## Exercise directions
Search the entries for the string "below" and give the number of lines that hold it, nothing more.

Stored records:
BEGIN
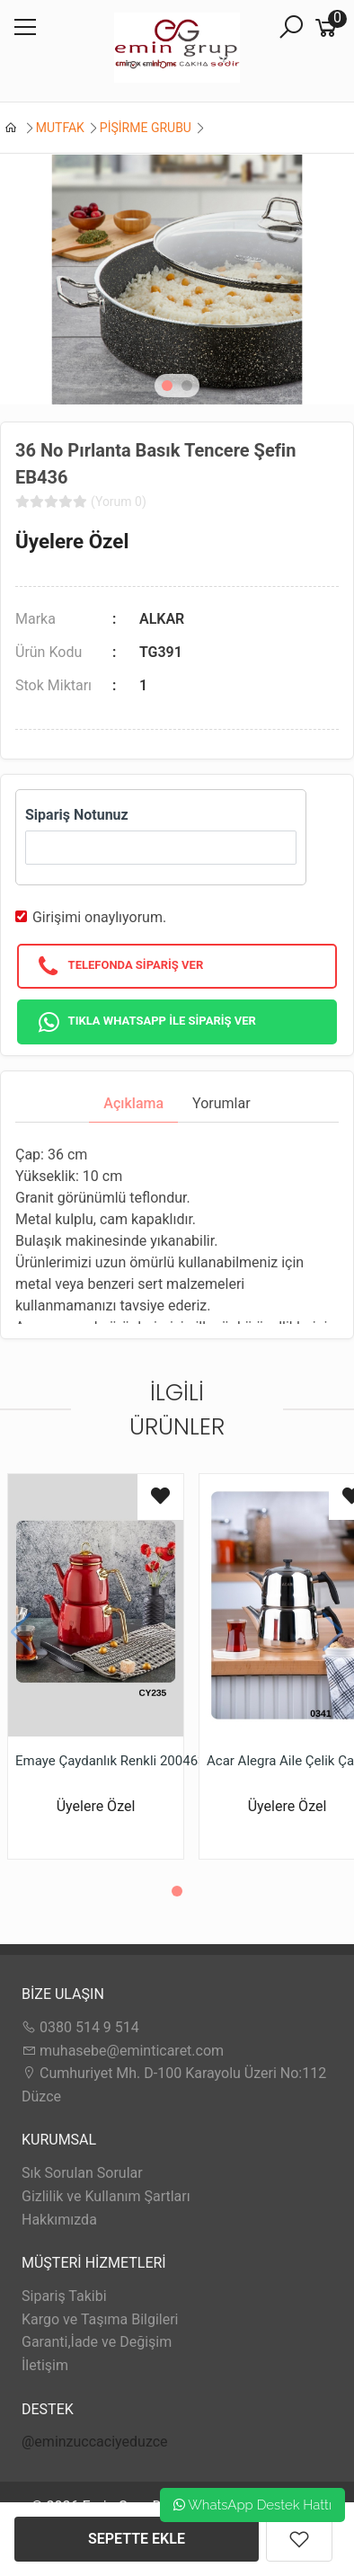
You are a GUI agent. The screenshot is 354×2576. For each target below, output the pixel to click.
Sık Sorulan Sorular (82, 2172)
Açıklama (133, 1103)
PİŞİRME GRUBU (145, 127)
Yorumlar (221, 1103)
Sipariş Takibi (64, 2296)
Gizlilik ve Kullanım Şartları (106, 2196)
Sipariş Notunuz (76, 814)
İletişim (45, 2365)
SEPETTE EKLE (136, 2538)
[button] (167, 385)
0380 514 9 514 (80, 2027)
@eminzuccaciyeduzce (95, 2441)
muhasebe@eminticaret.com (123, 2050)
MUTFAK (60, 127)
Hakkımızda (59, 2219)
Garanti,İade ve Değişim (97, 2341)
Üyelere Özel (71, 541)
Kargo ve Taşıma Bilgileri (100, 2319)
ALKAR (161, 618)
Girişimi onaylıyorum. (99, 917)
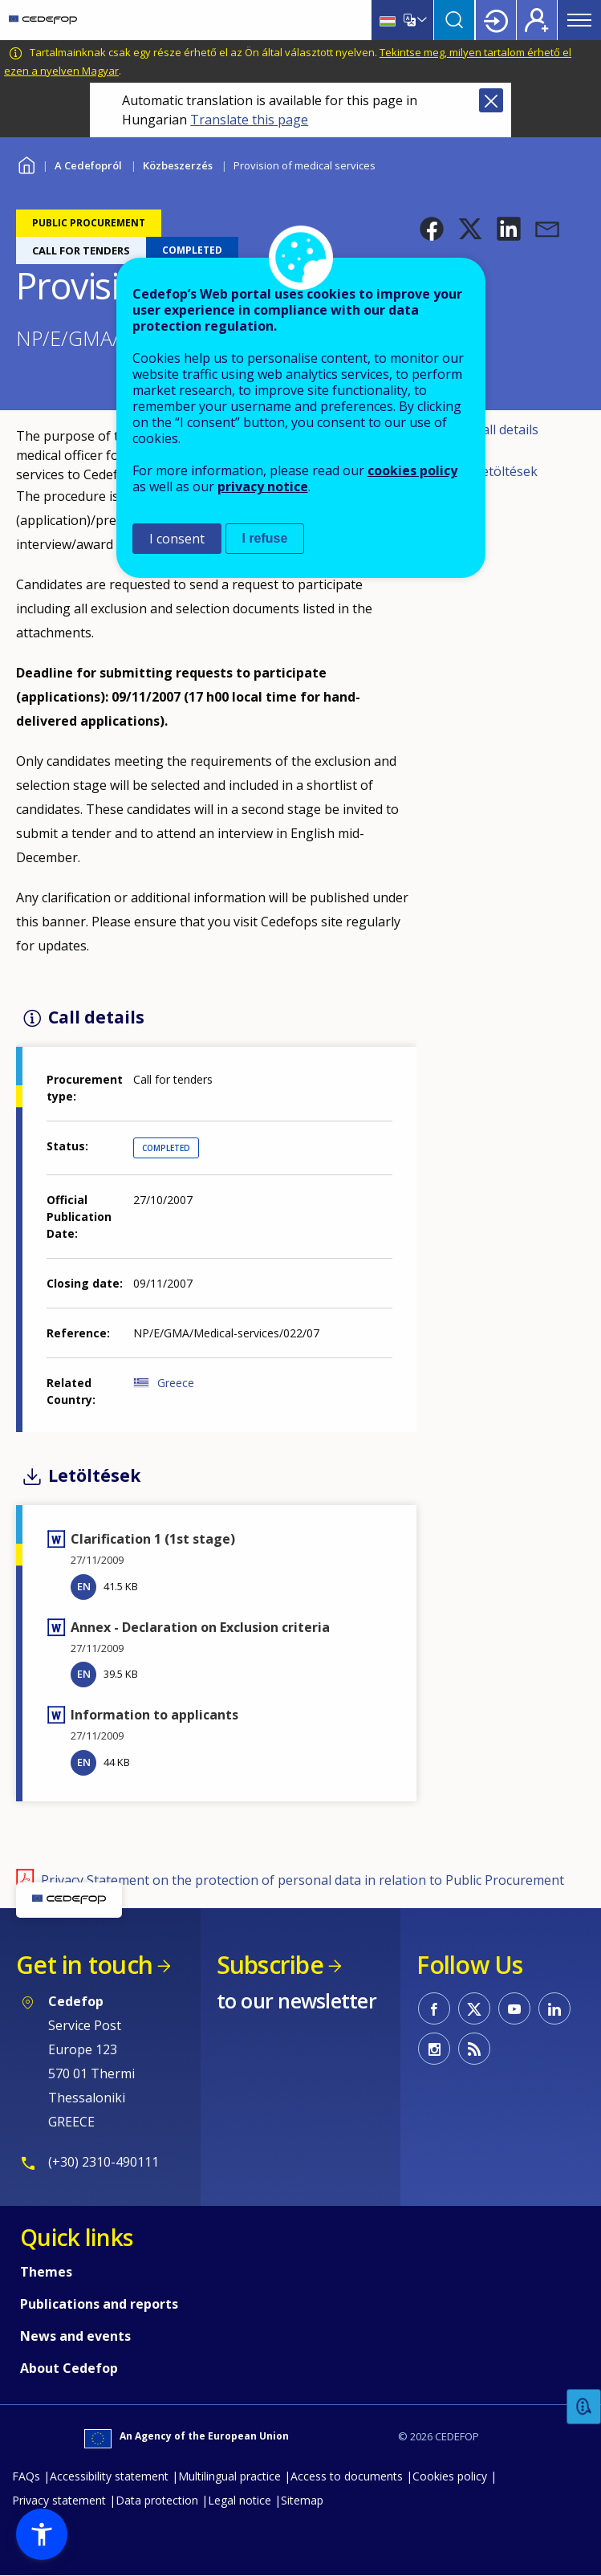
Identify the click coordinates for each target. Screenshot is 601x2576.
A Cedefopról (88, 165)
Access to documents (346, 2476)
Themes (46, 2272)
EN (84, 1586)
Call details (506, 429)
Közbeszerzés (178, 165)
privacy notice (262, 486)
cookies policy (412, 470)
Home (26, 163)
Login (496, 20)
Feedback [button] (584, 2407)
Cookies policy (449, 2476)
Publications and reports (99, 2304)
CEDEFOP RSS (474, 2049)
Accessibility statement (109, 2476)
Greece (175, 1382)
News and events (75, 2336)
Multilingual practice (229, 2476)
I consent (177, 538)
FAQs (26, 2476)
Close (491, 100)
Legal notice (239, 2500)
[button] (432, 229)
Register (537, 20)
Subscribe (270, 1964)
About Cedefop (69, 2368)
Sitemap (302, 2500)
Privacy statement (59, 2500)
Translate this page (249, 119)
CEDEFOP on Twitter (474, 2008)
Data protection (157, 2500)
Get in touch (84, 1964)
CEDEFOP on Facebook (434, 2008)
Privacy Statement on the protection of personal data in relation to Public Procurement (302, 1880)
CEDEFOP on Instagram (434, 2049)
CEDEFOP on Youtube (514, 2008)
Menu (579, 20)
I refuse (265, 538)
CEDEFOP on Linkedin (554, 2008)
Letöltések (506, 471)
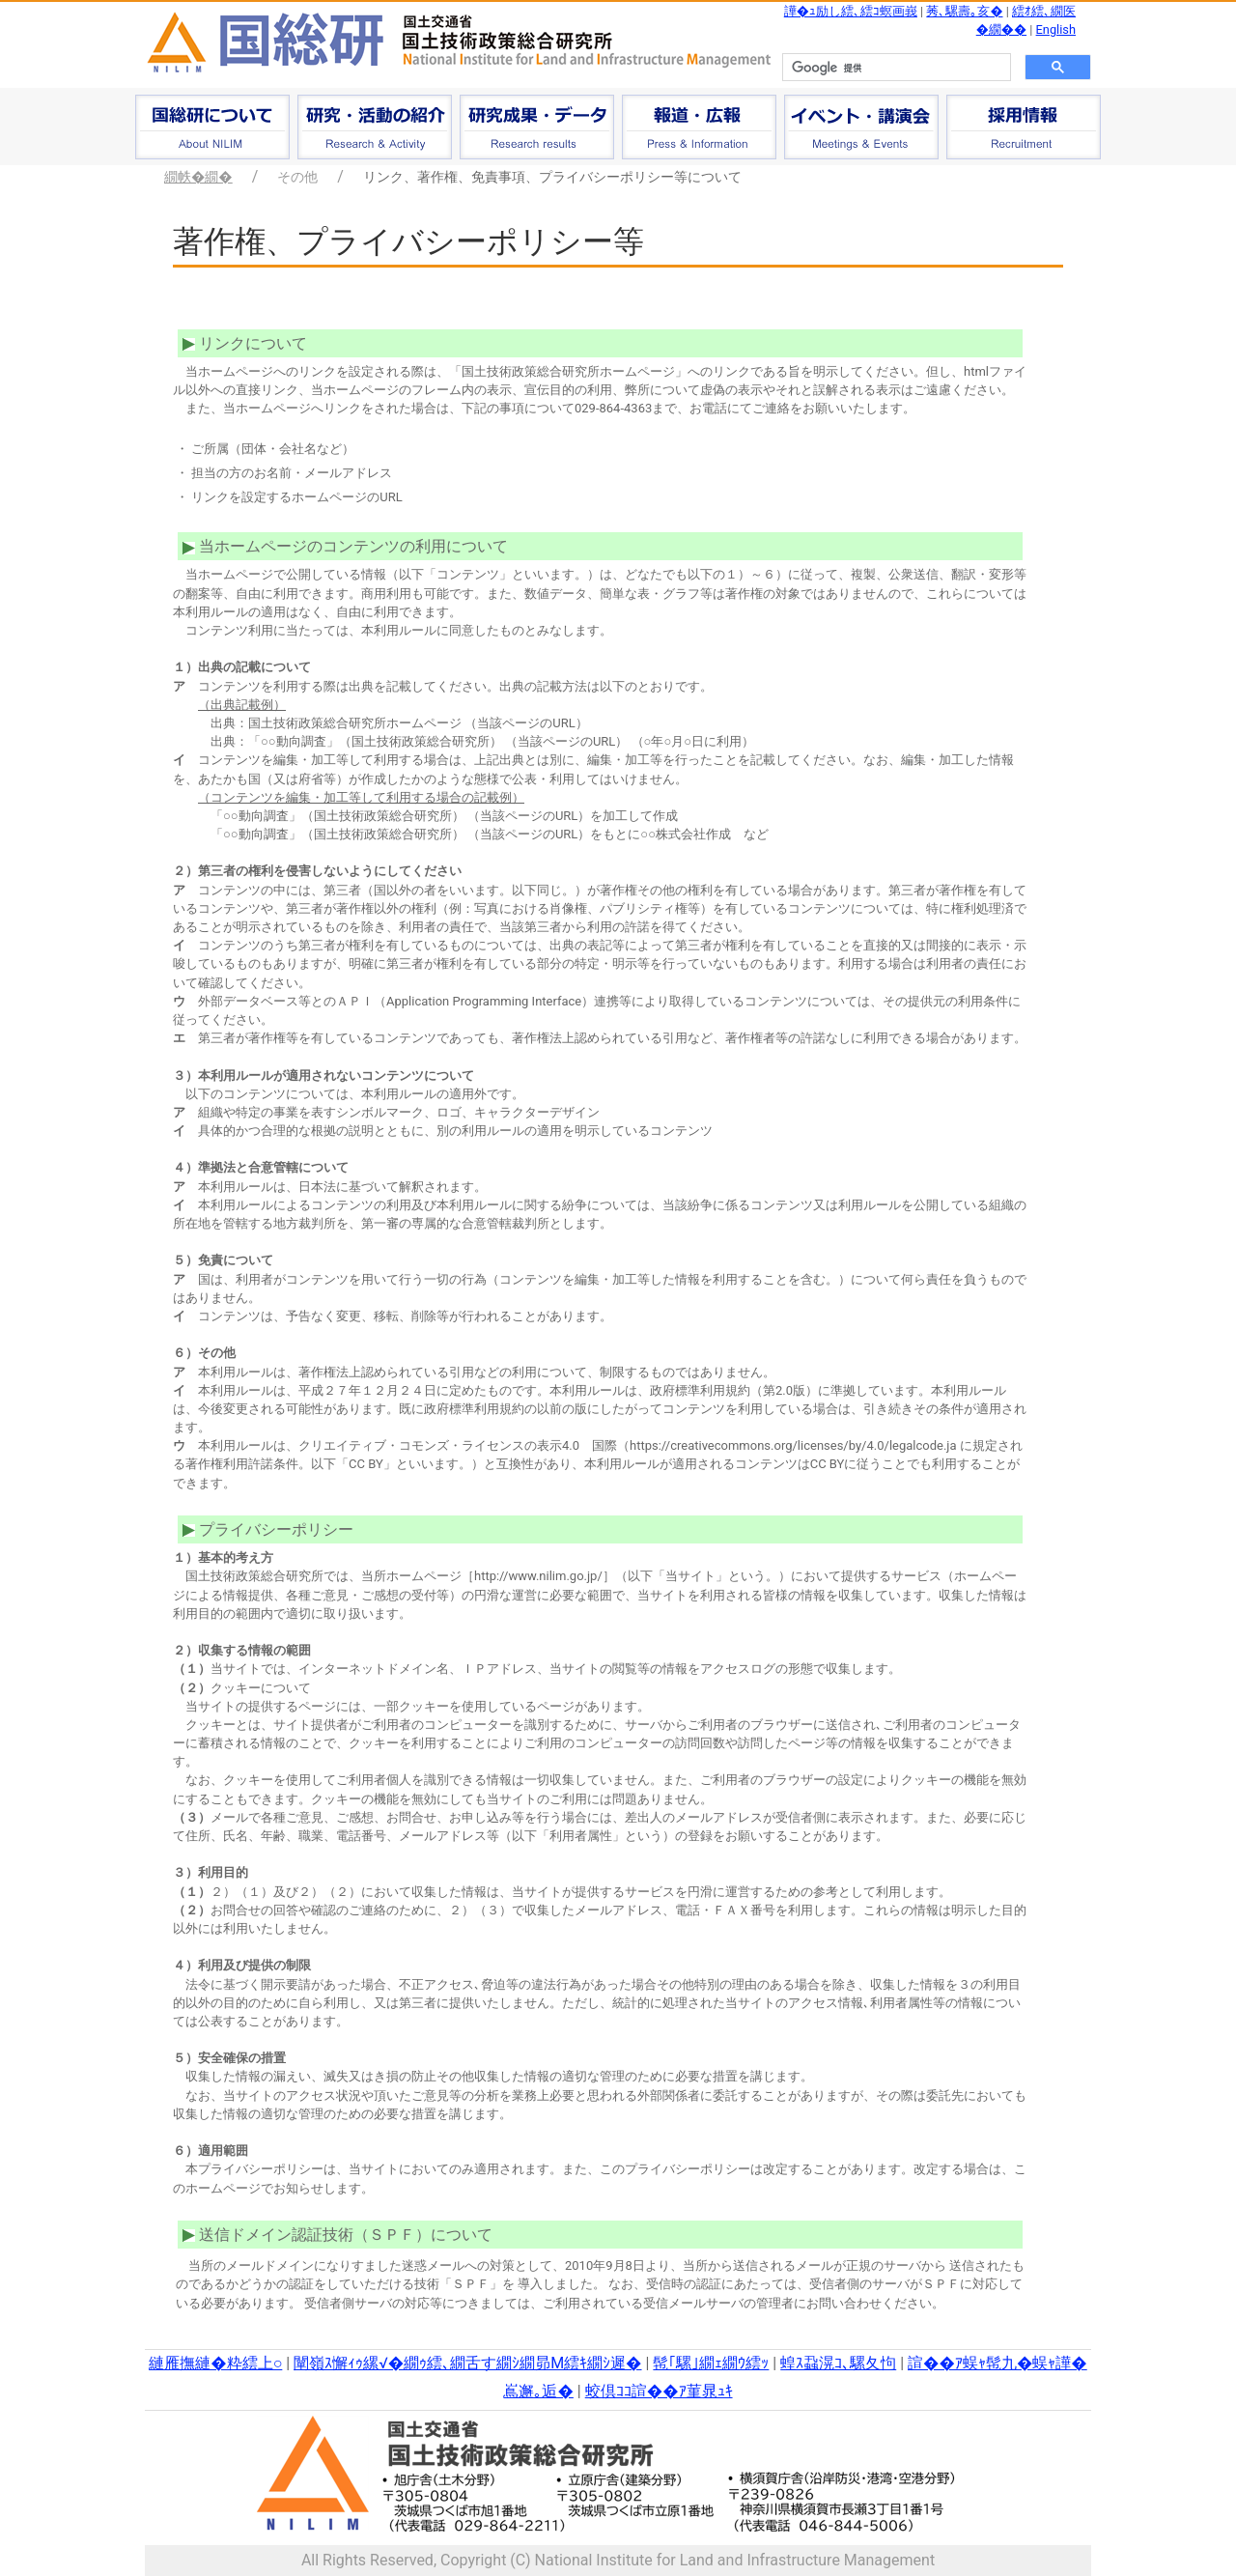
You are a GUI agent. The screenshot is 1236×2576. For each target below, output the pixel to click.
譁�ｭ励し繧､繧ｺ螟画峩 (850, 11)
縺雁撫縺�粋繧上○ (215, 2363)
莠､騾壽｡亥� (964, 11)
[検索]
END
## Task output
2